Top of Input material

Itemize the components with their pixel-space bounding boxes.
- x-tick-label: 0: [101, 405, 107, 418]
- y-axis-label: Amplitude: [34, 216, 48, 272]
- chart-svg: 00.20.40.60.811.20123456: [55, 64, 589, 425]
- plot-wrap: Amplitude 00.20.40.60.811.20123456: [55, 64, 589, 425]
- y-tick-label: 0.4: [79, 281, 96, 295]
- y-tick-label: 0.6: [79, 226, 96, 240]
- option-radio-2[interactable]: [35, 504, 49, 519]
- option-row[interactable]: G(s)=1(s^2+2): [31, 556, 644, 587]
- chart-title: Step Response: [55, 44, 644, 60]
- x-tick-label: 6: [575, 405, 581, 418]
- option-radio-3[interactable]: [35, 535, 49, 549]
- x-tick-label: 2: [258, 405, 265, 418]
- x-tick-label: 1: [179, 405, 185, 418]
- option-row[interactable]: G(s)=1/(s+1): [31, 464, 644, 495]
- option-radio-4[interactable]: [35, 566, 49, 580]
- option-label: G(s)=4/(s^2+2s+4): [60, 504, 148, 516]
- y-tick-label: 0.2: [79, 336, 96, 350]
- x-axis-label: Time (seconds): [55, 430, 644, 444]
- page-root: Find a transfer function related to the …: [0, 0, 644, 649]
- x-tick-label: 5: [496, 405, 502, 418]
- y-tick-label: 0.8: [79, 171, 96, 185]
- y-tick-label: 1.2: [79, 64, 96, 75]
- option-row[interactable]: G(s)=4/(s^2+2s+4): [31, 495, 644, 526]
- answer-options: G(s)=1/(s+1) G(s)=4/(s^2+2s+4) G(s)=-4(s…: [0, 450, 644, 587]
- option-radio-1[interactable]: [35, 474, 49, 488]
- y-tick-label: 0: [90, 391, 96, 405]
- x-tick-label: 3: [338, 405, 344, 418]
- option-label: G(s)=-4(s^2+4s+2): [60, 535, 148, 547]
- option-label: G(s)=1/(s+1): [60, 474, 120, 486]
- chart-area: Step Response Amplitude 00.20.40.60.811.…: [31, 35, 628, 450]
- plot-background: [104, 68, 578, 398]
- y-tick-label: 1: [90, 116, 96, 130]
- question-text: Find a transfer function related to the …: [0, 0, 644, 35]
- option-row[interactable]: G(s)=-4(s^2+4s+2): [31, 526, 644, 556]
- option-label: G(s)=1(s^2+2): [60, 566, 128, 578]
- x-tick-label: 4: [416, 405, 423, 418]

Bottom of Input material

* [Try it] Count every line of the data above where "plot" appears, and give the total only.

* [Output of the exercise] 2